**RECORDS FOR THE EXERCISE**.

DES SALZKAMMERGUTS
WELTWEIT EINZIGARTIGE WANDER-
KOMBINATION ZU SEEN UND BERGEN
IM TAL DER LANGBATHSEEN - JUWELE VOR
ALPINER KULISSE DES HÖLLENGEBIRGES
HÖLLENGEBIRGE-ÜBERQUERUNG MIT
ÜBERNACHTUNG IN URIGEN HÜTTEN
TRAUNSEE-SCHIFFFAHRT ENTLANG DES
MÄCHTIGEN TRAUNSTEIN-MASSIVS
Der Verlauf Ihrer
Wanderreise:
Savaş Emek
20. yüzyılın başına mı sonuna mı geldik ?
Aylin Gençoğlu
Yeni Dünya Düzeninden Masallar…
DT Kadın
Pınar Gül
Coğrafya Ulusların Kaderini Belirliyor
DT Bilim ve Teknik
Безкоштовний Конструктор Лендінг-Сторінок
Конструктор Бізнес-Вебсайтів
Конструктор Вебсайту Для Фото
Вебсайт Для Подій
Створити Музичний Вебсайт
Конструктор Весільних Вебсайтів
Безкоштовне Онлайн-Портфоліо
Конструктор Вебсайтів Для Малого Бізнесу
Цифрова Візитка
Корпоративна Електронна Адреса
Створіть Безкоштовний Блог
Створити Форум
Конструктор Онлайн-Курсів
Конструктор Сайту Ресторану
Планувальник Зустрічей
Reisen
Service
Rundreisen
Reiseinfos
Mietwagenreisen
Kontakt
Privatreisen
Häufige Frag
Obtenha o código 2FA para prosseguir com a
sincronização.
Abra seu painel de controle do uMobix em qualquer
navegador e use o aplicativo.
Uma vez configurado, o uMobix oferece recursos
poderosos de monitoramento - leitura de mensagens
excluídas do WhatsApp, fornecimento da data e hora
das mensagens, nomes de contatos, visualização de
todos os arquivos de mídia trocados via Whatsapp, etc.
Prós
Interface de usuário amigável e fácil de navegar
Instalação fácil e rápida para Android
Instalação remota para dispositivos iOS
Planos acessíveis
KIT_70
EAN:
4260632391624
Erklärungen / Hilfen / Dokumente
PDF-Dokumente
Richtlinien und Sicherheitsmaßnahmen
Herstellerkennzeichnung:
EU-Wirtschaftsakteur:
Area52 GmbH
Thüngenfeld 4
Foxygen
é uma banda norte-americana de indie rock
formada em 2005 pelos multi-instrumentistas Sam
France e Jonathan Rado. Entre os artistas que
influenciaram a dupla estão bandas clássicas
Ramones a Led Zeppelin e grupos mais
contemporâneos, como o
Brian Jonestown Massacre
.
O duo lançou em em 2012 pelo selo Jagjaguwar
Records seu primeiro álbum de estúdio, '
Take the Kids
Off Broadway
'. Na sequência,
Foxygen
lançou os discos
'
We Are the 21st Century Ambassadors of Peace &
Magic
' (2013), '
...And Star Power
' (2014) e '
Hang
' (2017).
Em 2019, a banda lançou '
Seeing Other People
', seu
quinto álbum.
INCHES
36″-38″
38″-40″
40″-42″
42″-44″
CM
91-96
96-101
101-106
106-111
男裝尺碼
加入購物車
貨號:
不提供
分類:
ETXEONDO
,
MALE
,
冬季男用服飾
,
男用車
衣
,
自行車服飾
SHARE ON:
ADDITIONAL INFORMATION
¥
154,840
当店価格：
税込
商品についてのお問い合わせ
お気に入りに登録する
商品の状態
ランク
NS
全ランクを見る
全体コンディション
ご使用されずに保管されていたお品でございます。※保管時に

**TASK PROMPT**.
Copy exactly the line containing "das mensagens, nomes" and each line after it through the end of the records above.

**EXERCISE RESPONSE**.
das mensagens, nomes de contatos, visualização de
todos os arquivos de mídia trocados via Whatsapp, etc.
Prós
Interface de usuário amigável e fácil de navegar
Instalação fácil e rápida para Android
Instalação remota para dispositivos iOS
Planos acessíveis
KIT_70
EAN:
4260632391624
Erklärungen / Hilfen / Dokumente
PDF-Dokumente
Richtlinien und Sicherheitsmaßnahmen
Herstellerkennzeichnung:
EU-Wirtschaftsakteur:
Area52 GmbH
Thüngenfeld 4
Foxygen
é uma banda norte-americana de indie rock
formada em 2005 pelos multi-instrumentistas Sam
France e Jonathan Rado. Entre os artistas que
influenciaram a dupla estão bandas clássicas
Ramones a Led Zeppelin e grupos mais
contemporâneos, como o
Brian Jonestown Massacre
.
O duo lançou em em 2012 pelo selo Jagjaguwar
Records seu primeiro álbum de estúdio, '
Take the Kids
Off Broadway
'. Na sequência,
Foxygen
lançou os discos
'
We Are the 21st Century Ambassadors of Peace &
Magic
' (2013), '
...And Star Power
' (2014) e '
Hang
' (2017).
Em 2019, a banda lançou '
Seeing Other People
', seu
quinto álbum.
INCHES
36″-38″
38″-40″
40″-42″
42″-44″
CM
91-96
96-101
101-106
106-111
男裝尺碼
加入購物車
貨號:
不提供
分類:
ETXEONDO
,
MALE
,
冬季男用服飾
,
男用車
衣
,
自行車服飾
SHARE ON:
ADDITIONAL INFORMATION
¥
154,840
当店価格：
税込
商品についてのお問い合わせ
お気に入りに登録する
商品の状態
ランク
NS
全ランクを見る
全体コンディション
ご使用されずに保管されていたお品でございます。※保管時に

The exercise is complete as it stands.